Marcos Pereira

Posts  •  About me  •  Notes  •  Concepts

Key insights on IEEE 754 floating point numbers

Dec 15, 2023

IEEE 754

A 32-bit IEEE 754 floating point number is organized in 3 bit groups:

0_00000000_00000000000000000000000

  1. The sign (0 or 1 representing 1 and -1 respectively)
  2. The exponent
  3. The fraction

Where the exponent has an offset of -127 (meaning that 01111111 is 0).

The formula to calculate the resulting number is:

(-1)^sign * 2^(exponent - 127) * 1.fraction

Here, 1.fraction becomes the significand, informally known as mantissa.

There are also two special cases for the exponent:

  1. Exponent with all zeros (00000000). This changes the exponent offset to -126 (the same as 00000001), but the significand now starts with 0. This changes the formula into:

    (-1)^sign * 2^(-126) * 0.fraction
    
  2. Exponent with all ones (11111111) is either infinity (if fraction is all zeros) or NaN (otherwise), the latter signaling an error.

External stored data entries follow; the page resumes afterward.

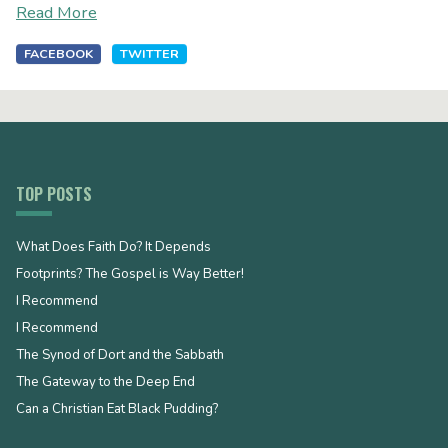
Read More
FACEBOOK
TWITTER
TOP POSTS
What Does Faith Do? It Depends
Footprints? The Gospel is Way Better!
I Recommend
I Recommend
The Synod of Dort and the Sabbath
The Gateway to the Deep End
Can a Christian Eat Black Pudding?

Also note that it’s possible to represent both +0 and -0:

0_00000000_00000000000000000000000 = +0
1_00000000_00000000000000000000000 = -0

Key insights

Being aware of the internal design of a floating point number allows us to derive some key insights, which can be useful when deciding how to use this type in order to make the most use of its representational space.

Half of the representation space is between -1 and 1

1_01111111_00000000000000000000000 = -1
0_01111111_00000000000000000000000 = 1

This means exponents 00000000 to 01111110 represent numbers in ]-1, 1[.

Because exponent 11111111 is a special case (infinity or NaN), this is basically half of the representation space.

There are the same number of representable numbers between each power of 2

Because the fraction is fixed to 23 bits, we can represent 2^23 numbers between each possible exponent.

This means the distance between floating point numbers is fixed for each exponent, and grows as the exponent grows.

The space between consecutive floating point numbers is determined by two things: the exponent X and the number of bits in the significand B. The formula is:

2^(X - 127) * 2^(-B)

Which means for a 32-bit float (23-bit significand) and exponent 128 (01111111) the error is:

2^1 * 2^(-23) = 2 * 1/(2^23) = 1/(2^22)

And each successive exponent increases the spacing between adjacent floating point numbers by a factor of 2.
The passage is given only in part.